2) Number of new cases requiring individual treatment and care for other NTDs: The number of new cases is based on country reports, whenever available, of new and known cases of Buruli ulcer, dengue, dracunculiasis, echinococcosis, human African trypanosomiasis (HAT), leprosy, the leishmaniases, rabies and yaws. Where the number of people requiring and requesting surgery for PC-NTDs (e.g. trichiasis or hydrocele surgery) is reported, it can be added here. Similarly, new cases requiring and requesting rehabilitation (e.g. leprosy or lymphoedema) can be added whenever available.
Populations referred to under 1) and 2) may overlap; the sum would overestimate the total number of people requiring treatment and care. The maximum of 1) or 2) is therefore retained at the lowest common implementation unit and summed to get conservative country, regional and global aggregates. By 2030, improved co-endemicity data and models will validate the trends obtained using this simplified approach.

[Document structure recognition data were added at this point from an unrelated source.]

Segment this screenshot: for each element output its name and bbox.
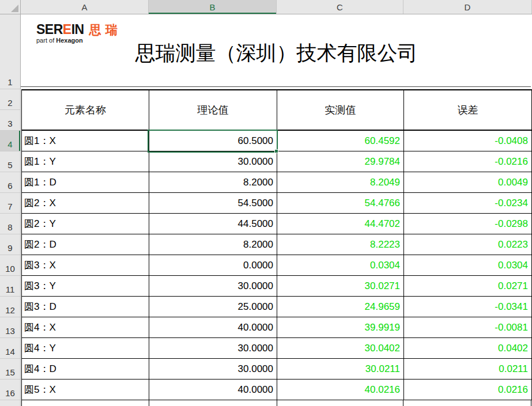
row-header-8[interactable]: 8	[0, 214, 20, 234]
row-header-13[interactable]: 13	[0, 317, 20, 338]
column-header-B[interactable]: B	[149, 0, 277, 14]
cell-D9[interactable]: 0.0223	[404, 234, 532, 255]
row-header-15[interactable]: 15	[0, 359, 20, 380]
row-header-6[interactable]: 6	[0, 172, 20, 193]
cell-D12[interactable]: -0.0341	[404, 297, 532, 317]
cell-D8[interactable]: -0.0298	[404, 214, 532, 234]
column-header-A[interactable]: A	[21, 0, 149, 14]
cell-A16[interactable]: 圆5：X	[22, 380, 149, 400]
cell-A12[interactable]: 圆3：D	[22, 297, 149, 317]
table-header-element-name[interactable]: 元素名称	[22, 90, 149, 131]
cell-D6[interactable]: 0.0049	[404, 172, 532, 193]
table-row: 圆5：X40.000040.02160.0216	[22, 380, 532, 400]
cell-C13[interactable]: 39.9919	[277, 317, 404, 338]
logo-text-accent: E	[63, 22, 71, 37]
row-header-7[interactable]: 7	[0, 193, 20, 214]
cell-D15[interactable]: 0.0211	[404, 359, 532, 380]
cell-A7[interactable]: 圆2：X	[22, 193, 149, 214]
row-header-11[interactable]: 11	[0, 276, 20, 297]
partial-cell-border	[277, 400, 404, 406]
cell-A9[interactable]: 圆2：D	[22, 234, 149, 255]
cell-D7[interactable]: -0.0234	[404, 193, 532, 214]
cell-D14[interactable]: 0.0402	[404, 338, 532, 359]
cell-B5[interactable]: 30.0000	[149, 151, 277, 172]
column-header-D[interactable]: D	[403, 0, 532, 14]
cell-C6[interactable]: 8.2049	[277, 172, 404, 193]
logo-text-chinese: 思瑞	[89, 23, 122, 36]
partial-cell-border	[403, 400, 531, 406]
cell-A13[interactable]: 圆4：X	[22, 317, 149, 338]
row-header-5[interactable]: 5	[0, 151, 20, 172]
spreadsheet-window: ABCD 12345678910111213141516 SEREIN思瑞 pa…	[0, 0, 532, 406]
cell-A10[interactable]: 圆3：X	[22, 255, 149, 276]
row-header-2[interactable]: 2	[0, 89, 20, 110]
column-header-C[interactable]: C	[277, 0, 403, 14]
select-all-button[interactable]	[0, 0, 21, 14]
cell-C9[interactable]: 8.2223	[277, 234, 404, 255]
cell-A8[interactable]: 圆2：Y	[22, 214, 149, 234]
table-header-theoretical[interactable]: 理论值	[149, 90, 277, 131]
select-all-triangle-icon	[11, 5, 18, 12]
cell-A5[interactable]: 圆1：Y	[22, 151, 149, 172]
cell-B16[interactable]: 40.0000	[149, 380, 277, 400]
cell-B10[interactable]: 0.0000	[149, 255, 277, 276]
cell-C7[interactable]: 54.4766	[277, 193, 404, 214]
row-header-strip: 12345678910111213141516	[0, 14, 21, 406]
row-header-4[interactable]: 4	[0, 131, 20, 151]
cell-B15[interactable]: 30.0000	[149, 359, 277, 380]
table-row: 圆3：X0.00000.03040.0304	[22, 255, 532, 276]
cell-B7[interactable]: 54.5000	[149, 193, 277, 214]
cell-D5[interactable]: -0.0216	[404, 151, 532, 172]
table-row: 圆2：Y44.500044.4702-0.0298	[22, 214, 532, 234]
cell-A4[interactable]: 圆1：X	[22, 131, 149, 151]
row-header-10[interactable]: 10	[0, 255, 20, 276]
table-row: 圆1：X60.500060.4592-0.0408	[22, 131, 532, 151]
table-row: 圆3：D25.000024.9659-0.0341	[22, 297, 532, 317]
cell-B4[interactable]: 60.5000	[149, 131, 277, 151]
cell-D10[interactable]: 0.0304	[404, 255, 532, 276]
cell-A6[interactable]: 圆1：D	[22, 172, 149, 193]
cell-C15[interactable]: 30.0211	[277, 359, 404, 380]
row-header-3[interactable]: 3	[0, 110, 20, 131]
cell-C8[interactable]: 44.4702	[277, 214, 404, 234]
cell-C12[interactable]: 24.9659	[277, 297, 404, 317]
row-header-14[interactable]: 14	[0, 338, 20, 359]
cell-C14[interactable]: 30.0402	[277, 338, 404, 359]
cell-B11[interactable]: 30.0000	[149, 276, 277, 297]
table-header-error[interactable]: 误差	[404, 90, 532, 131]
cell-B8[interactable]: 44.5000	[149, 214, 277, 234]
logo-text-black2: IN	[71, 22, 84, 37]
table-row: 圆4：Y30.000030.04020.0402	[22, 338, 532, 359]
cell-C16[interactable]: 40.0216	[277, 380, 404, 400]
column-header-row: ABCD	[0, 0, 532, 14]
cell-C4[interactable]: 60.4592	[277, 131, 404, 151]
cell-D4[interactable]: -0.0408	[404, 131, 532, 151]
table-header-measured[interactable]: 实测值	[277, 90, 404, 131]
measurement-table: 元素名称理论值实测值误差 圆1：X60.500060.4592-0.0408圆1…	[21, 89, 532, 400]
cell-D11[interactable]: 0.0271	[404, 276, 532, 297]
fill-handle[interactable]	[274, 149, 278, 153]
cell-A11[interactable]: 圆3：Y	[22, 276, 149, 297]
cell-A14[interactable]: 圆4：Y	[22, 338, 149, 359]
cell-D13[interactable]: -0.0081	[404, 317, 532, 338]
partial-row-17	[21, 400, 531, 406]
cell-C5[interactable]: 29.9784	[277, 151, 404, 172]
row-header-16[interactable]: 16	[0, 380, 20, 400]
partial-cell-border	[149, 400, 277, 406]
table-row: 圆3：Y30.000030.02710.0271	[22, 276, 532, 297]
row-header-9[interactable]: 9	[0, 234, 20, 255]
cell-D16[interactable]: 0.0216	[404, 380, 532, 400]
cell-A15[interactable]: 圆4：D	[22, 359, 149, 380]
row-header-12[interactable]: 12	[0, 297, 20, 317]
cell-B9[interactable]: 8.2000	[149, 234, 277, 255]
title-row: SEREIN思瑞 part of Hexagon 思瑞测量（深圳）技术有限公司	[21, 14, 532, 89]
sheet-content: SEREIN思瑞 part of Hexagon 思瑞测量（深圳）技术有限公司 …	[21, 14, 532, 406]
cell-B12[interactable]: 25.0000	[149, 297, 277, 317]
cell-C11[interactable]: 30.0271	[277, 276, 404, 297]
cell-B14[interactable]: 30.0000	[149, 338, 277, 359]
row-header-1[interactable]: 1	[0, 14, 20, 89]
table-row: 圆2：X54.500054.4766-0.0234	[22, 193, 532, 214]
cell-C10[interactable]: 0.0304	[277, 255, 404, 276]
cell-B6[interactable]: 8.2000	[149, 172, 277, 193]
cell-B13[interactable]: 40.0000	[149, 317, 277, 338]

Method of estimation of global and regional aggregates:
Global and regional estimates are simple aggregates of the country values, with no particular weighting. There is no further adjustment for global and regional estimates.
Unit of Measure:
Number of people
Expected frequency of data collection:
Annual
Comments:
Country reports may not be perfectly comparable over time. Improved surveillance and case-finding may lead to an apparent increase in the number of people known to require treatment and care. Some further estimation may be required to adjust for changes in surveillance and case-finding. Missing country reports may need to be imputed for some diseases in some years.
In 2022, 1.62 billion people were reported to require mass or individual treatment and care for neglected tropical diseases (NTDs), down from 2.19 billion in 2010, and about 30 million people fewer than reported in 2021.